- Problem description -
Give every line of the listing word for word, beginning at the first and including the line with "ชื่อ (167, 1454)" as the last.

- Provided data -
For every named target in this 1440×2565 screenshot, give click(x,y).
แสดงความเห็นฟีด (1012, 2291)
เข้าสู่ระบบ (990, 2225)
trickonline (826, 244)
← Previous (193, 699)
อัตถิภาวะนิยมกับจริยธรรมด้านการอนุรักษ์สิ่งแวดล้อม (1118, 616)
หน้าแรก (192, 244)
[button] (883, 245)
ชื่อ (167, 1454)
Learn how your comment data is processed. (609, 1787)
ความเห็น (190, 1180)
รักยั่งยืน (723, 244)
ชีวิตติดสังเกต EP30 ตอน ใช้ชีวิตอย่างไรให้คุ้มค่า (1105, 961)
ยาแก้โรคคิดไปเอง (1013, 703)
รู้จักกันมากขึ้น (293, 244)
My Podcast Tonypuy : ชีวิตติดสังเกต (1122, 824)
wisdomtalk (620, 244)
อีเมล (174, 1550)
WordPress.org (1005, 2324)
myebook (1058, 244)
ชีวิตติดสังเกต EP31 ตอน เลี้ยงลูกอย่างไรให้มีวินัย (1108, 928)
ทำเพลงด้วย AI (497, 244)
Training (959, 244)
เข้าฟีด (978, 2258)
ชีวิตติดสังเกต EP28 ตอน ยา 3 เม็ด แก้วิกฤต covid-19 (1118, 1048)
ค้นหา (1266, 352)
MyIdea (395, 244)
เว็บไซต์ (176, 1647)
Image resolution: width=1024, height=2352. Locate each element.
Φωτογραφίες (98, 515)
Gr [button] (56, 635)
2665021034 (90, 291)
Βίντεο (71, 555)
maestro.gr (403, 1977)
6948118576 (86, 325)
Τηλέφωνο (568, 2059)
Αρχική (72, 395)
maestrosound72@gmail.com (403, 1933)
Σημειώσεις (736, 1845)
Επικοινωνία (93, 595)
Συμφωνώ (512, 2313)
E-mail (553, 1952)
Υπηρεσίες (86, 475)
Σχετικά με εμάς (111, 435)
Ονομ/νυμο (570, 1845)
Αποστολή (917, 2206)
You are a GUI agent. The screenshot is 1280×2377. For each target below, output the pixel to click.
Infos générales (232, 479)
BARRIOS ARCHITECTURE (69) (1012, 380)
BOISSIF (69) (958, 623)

- Solution for this problem -
For every named target in this 1440×2565 screenshot, give click(x,y).
แสดงความเห็นฟีด (1012, 2291)
เข้าสู่ระบบ (990, 2225)
trickonline (826, 244)
← Previous (193, 699)
อัตถิภาวะนิยมกับจริยธรรมด้านการอนุรักษ์สิ่งแวดล้อม (1118, 616)
หน้าแรก (192, 244)
[button] (883, 245)
ชื่อ (167, 1454)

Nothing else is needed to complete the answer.